The four companions rouse and sip their tea.  The many candles flutter in the room.  Deep red hibiscus waves through the screen door.  The ocean roars and crashes in the dark.  

“Yeah.  First of all, you brought four things of wine.”  

“A bottle each,” he shrugs.  “What, is that weird?”

“So I thought you were drunk,” Devon goes on.

“I mean,” Mark says, “I usually am.”

“You looked like zombies had eaten your brain.”

“You looked like you’d donated half your blood.”

“You looked like Bambi after his mom died.  It was a lot.”

Mark blows his nose and smiles.

“You come in with your four bottles of wine and hand them off to Ricken.”

“You big lush.”

“And then you turn around and you spot me, and you go really still.”  Now Gemma winks.  “You looked at me like I was pumpkin pie.”

Mark coughs and presses Kleenex to his face and Gemma scoots in closer on the couch.  His eyebrows disappear under his bangs and he convulses in a juicy sneeze.  He hums out a loud breath and gets cleaned up.

“Bless you,” the others chorus while he honks.
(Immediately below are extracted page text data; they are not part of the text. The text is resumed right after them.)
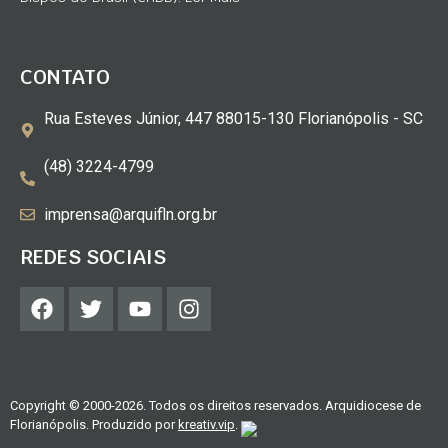
CONTATO
Rua Esteves Júnior, 447 88015-130 Florianópolis - SC
(48) 3224-4799
imprensa@arquifln.org.br
REDES SOCIAIS
Copyright © 2000-2026. Todos os direitos reservados. Arquidiocese de
Florianópolis. Produzido por
kreativ.vip
.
“Whew!  Thank you.  You don’t have to keep that up.”  He drops his tissues in a bag that has a hand-drawn biohazard sign and pulls some fresh ones from the Kleenex box.  

Gemma pets Mark’s warm back.  “How’s it going?”

“It’s just a cold,” he sniffs.  “I think I’ll live.”  

The sea breeze ruffles everybody’s hair.  Outside, a coconut falls with a thump.  Mark scuffs his feet, dislodging pale dry sand.  He clears his throat and can’t suppress a cough.  

“The streets hadn’t been salted,” Gemma says.  “I thought I would die like, three separate times.  This is how charmed I was by all of you.  Ice Storm Thanksgiving!  Our first holiday.”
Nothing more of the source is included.